After adding a model-catalog alias so openai/openai/gpt-5.5 inherited the intended gpt-5.5 profile, the same 50-task setup became much closer:

Catalog profile	Total tool calls	Per task
`gpt-5.5` profile	2,081	41.6
Alias-backed custom profile	2,205	44.1
Delta	+124	+2.5

The remaining difference was not statistically significant in this run: the permutation test was about p = 0.22, and the paired directions were mixed (20 / 50 tasks favored the native profile, 28 / 50 favored the alias-backed profile, and 2 / 50 tied).

For Dynamo, the implication is that Codex compatibility needs to be evaluated at the catalog and request-shaping layer as well as the HTTP schema layer. If Codex cannot resolve a model ID into the intended profile, fallback defaults may change truncation, search-tool availability, verbosity controls, reasoning-summary support, and parallel tool-call support before Dynamo receives the request.

What’s Next

Dynamo now has nvext.agent_hints: latency_sensitivity, priority, osl, and speculative_prefill. Those fields give the harness a way to say more about the turn than the prompt alone. A session waiting on a user reply is not the same as one working through a long background tool sequence, and the API can now carry some of that difference.

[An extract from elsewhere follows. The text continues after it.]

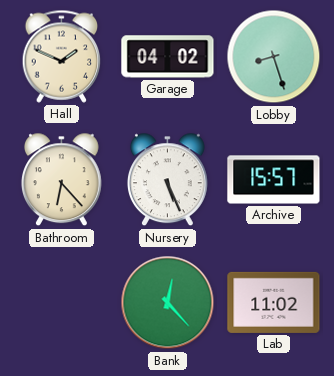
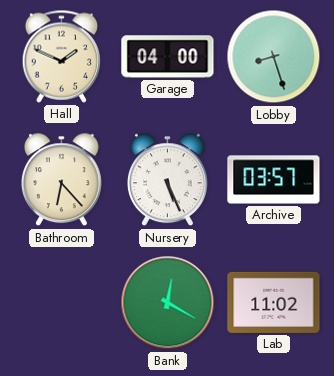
Garage: 04:02 -> 04:00
Archive: 15:57 -> 03:57
Bank: 12:23 -> 12:20
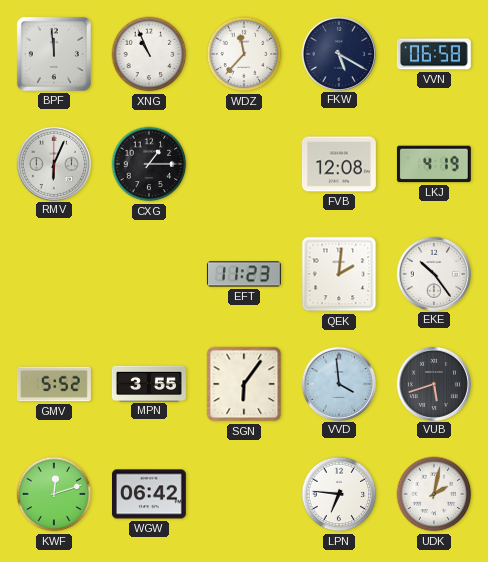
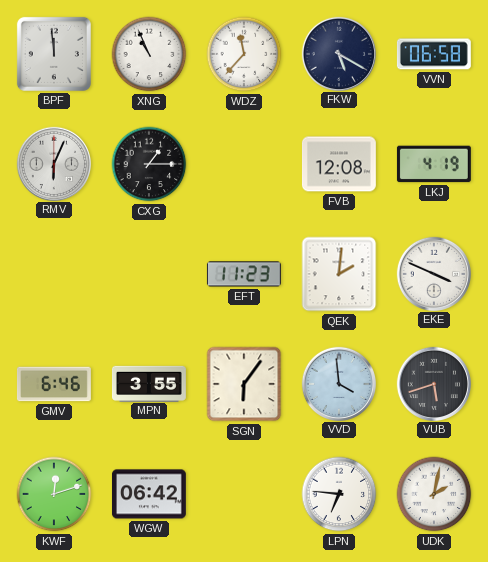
EKE: 10:24 -> 3:49
GMV: 5:52 -> 6:46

In the v1.1.0 line, Dynamo is also making more of the agent stack available as reusable pieces. The protocol, parser, and tokenizer layers are versioned as standalone crates, including dynamo-protocols, dynamo-parsers, and dynamo-tokenizers. That gives teams a way to build or customize a harness-facing serving path without copying Dynamo internals into a separate project.

This is also the bridge to longer-running systems such as AutoResearch. The first post explained why agentic workloads stress the serving stack. This post shows the harness-facing contract needed to run those workloads correctly and sets the stage for efficient long-running agents backed by Dynamo endpoints.